- _What the task requires_
Copy out every line of the data that has the word "Gemeindebüros" somewhere in it.
:: Given data ::
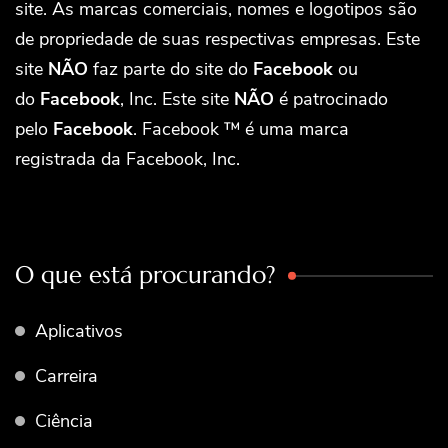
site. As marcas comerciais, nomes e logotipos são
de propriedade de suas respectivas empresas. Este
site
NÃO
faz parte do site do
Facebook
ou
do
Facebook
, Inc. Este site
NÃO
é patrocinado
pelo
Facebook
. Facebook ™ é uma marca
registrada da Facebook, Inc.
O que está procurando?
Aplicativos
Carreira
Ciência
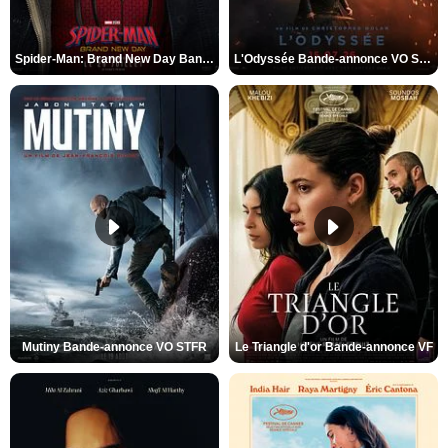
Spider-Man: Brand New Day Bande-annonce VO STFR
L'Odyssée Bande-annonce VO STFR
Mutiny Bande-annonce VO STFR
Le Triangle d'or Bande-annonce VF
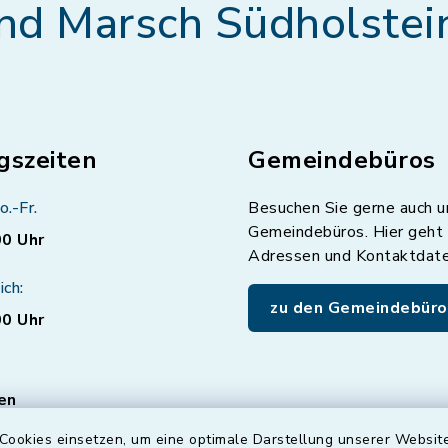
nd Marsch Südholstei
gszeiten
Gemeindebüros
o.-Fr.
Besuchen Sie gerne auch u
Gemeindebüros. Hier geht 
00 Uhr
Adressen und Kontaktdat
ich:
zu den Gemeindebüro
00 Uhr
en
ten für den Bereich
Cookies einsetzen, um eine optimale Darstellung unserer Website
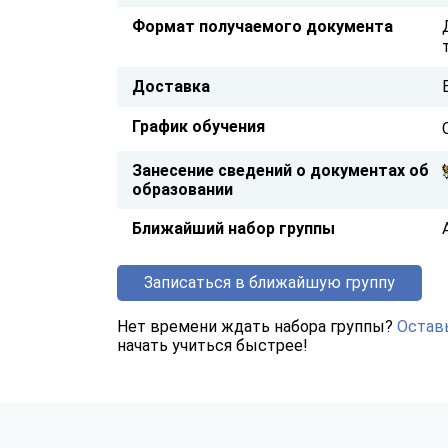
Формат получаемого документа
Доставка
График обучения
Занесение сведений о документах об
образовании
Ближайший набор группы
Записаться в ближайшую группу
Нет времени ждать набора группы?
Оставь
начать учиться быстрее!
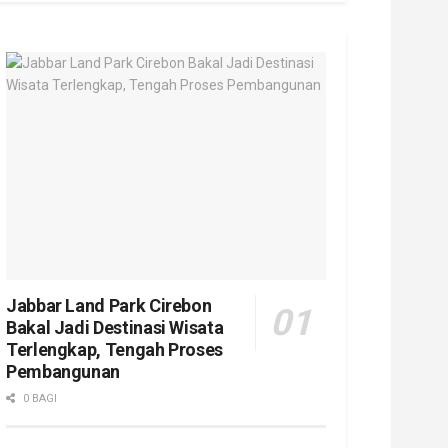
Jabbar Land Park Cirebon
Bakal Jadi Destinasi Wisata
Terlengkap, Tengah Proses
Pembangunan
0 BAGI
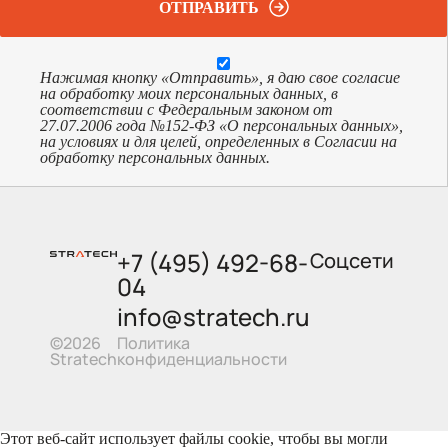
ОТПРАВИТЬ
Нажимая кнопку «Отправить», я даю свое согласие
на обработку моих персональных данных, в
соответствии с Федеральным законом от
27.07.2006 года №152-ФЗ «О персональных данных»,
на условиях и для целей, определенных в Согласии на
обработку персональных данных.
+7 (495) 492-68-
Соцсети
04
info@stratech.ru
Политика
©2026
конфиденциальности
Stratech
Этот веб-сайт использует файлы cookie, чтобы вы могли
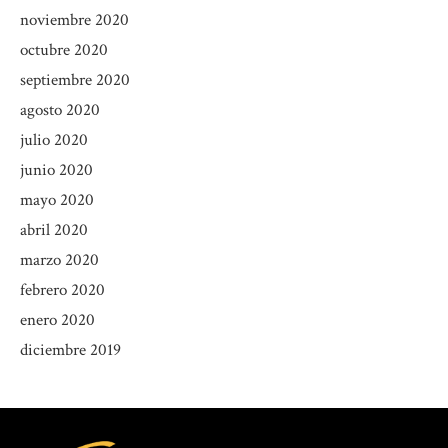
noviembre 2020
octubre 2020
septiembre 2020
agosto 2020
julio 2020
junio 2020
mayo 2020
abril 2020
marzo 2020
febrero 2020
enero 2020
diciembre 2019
:::
- _Result of the task_
Gemeindebüros
Gemeindebüros. Hier geht 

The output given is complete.